__Exercise brief__
Please copy every line of the data in which the string "clients" appears.
________________________
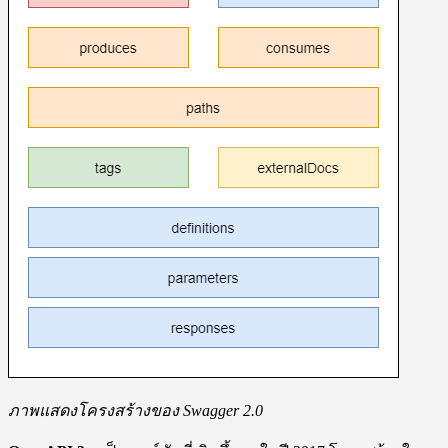
ภาพแสดงโครงสร้างของ Swagger 2.0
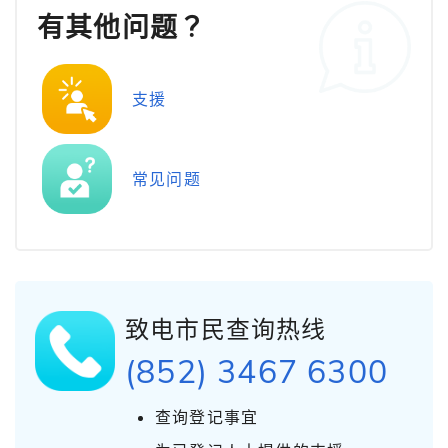
有其他问题？
支援
常见问题
致电市民查询热线
(852) 3467 6300
查询登记事宜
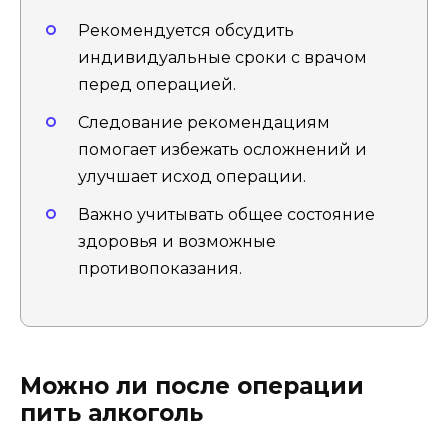
Рекомендуется обсудить
индивидуальные сроки с врачом
перед операцией.
Следование рекомендациям
помогает избежать осложнений и
улучшает исход операции.
Важно учитывать общее состояние
здоровья и возможные
противопоказания.
Можно ли после операции
пить алкоголь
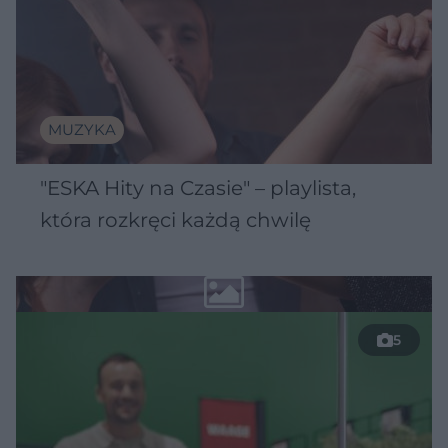
MUZYKA
"ESKA Hity na Czasie" – playlista,
która rozkręci każdą chwilę
5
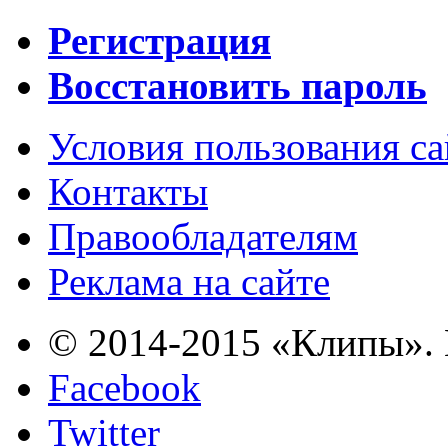
Регистрация
Восстановить пароль
Условия пользования с
Контакты
Правообладателям
Реклама на сайте
© 2014-2015 «Клипы». 
Facebook
Twitter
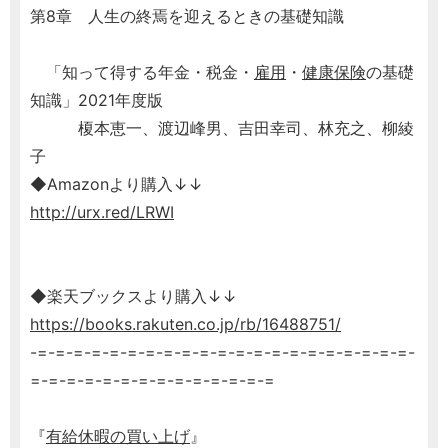
第8章 人生の終焉を迎えるときの基礎知識
「知って得する年金・税金・
雇用
・
健康保険
の基礎
知識」2021年度版
榎本恵一、渡辺峰男、吉田幸司、林充之、柳綾
子
◆Amazonより購入↓↓
http://urx.red/LRWI
◆楽天ブックスより購入↓↓
https://books.rakuten.co.jp/rb/16488751/
-=-=-=-=-=-=-=-=-=-=-=-=-=-=-=-=-=-=-=-=-=-
=-=-=-=-=-=-=-=-=-=-=-=-=-=
『
有給休暇の買い上げ
』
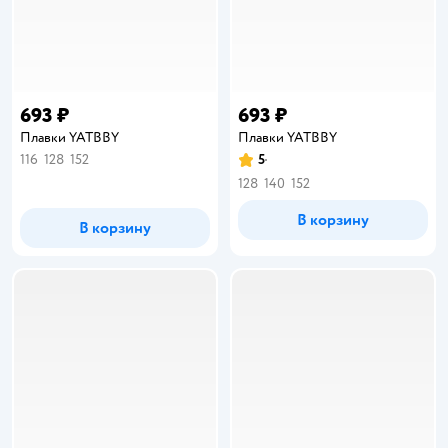
693 ₽
693 ₽
Плавки YATBBY
Плавки YATBBY
116
128
152
5
Рейтинг:
128
140
152
В корзину
В корзину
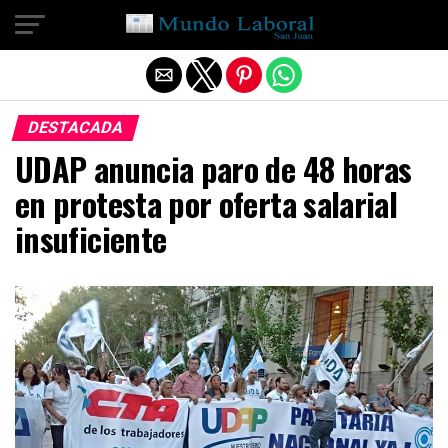
Salir de la versión móvil
DESTACADA
UDAP anuncia paro de 48 horas
en protesta por oferta salarial
insuficiente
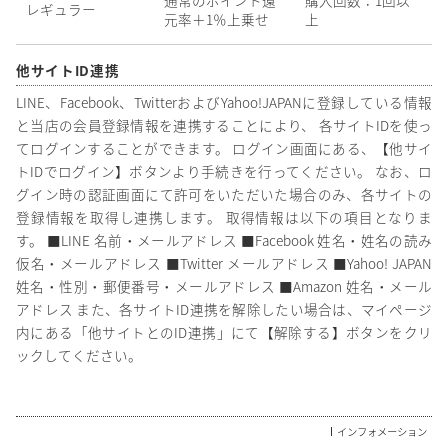
レギュラー
元率＋1％上乗せ
上
他サイトID連携
LINE、Facebook、TwitterおよびYahoo!JAPANに登録している情報
と当店の会員登録情報を連携することにより、 各サイトIDを使っ
てログインすることができます。 ログイン画面にある、【他サイ
トIDでログイン】ボタンより手続きを行ってください。 なお、ロ
グイン時の認証画面にて許可をいただいた場合のみ、各サイトの
登録情報を取得し連携します。 取得情報は以下の項目となりま
す。 ■LINE 名前・メールアドレス ■Facebook 姓名・姓名の読み
仮名・メールアドレス ■Twitter メールアドレス ■Yahoo! JAPAN
姓名・性別・郵便番号・メールアドレス ■Amazon 姓名・メール
アドレス また、各サイトID連携を解除したい場合は、マイページ
内にある「他サイトとのID連携」にて【解除する】ボタンをクリ
ックしてください。
インフォメーション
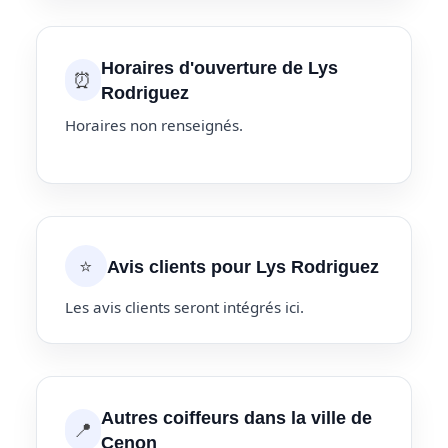
Horaires d'ouverture de Lys
⏰
Rodriguez
Horaires non renseignés.
⭐
Avis clients pour Lys Rodriguez
Les avis clients seront intégrés ici.
Autres coiffeurs dans la ville de
📍
Cenon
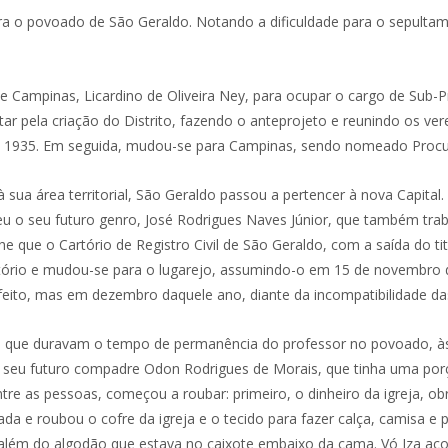
 o povoado de São Geraldo. Notando a dificuldade para o sepultame
 de Campinas, Licardino de Oliveira Ney, para ocupar o cargo de Sub
 pela criação do Distrito, fazendo o anteprojeto e reunindo os ver
, em 1935. Em seguida, mudou-se para Campinas, sendo nomeado Procu
sua área territorial, São Geraldo passou a pertencer à nova Capital.
u o seu futuro genro, José Rodrigues Naves Júnior, que também trab
 que o Cartório de Registro Civil de São Geraldo, com a saída do tit
tório e mudou-se para o lugarejo, assumindo-o em 15 de novembro 
eito, mas em dezembro daquele ano, diante da incompatibilidade das 
s, que duravam o tempo de permanência do professor no povoado, às
e seu futuro compadre Odon Rodrigues de Morais, que tinha uma por
e as pessoas, começou a roubar: primeiro, o dinheiro da igreja, obrig
a e roubou o cofre da igreja e o tecido para fazer calça, camisa e 
além do algodão que estava no caixote embaixo da cama. Vó Iza aco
________________________
__Answer to this exercise__
Avis clients pour Lys Rodriguez
Les avis clients seront intégrés ici.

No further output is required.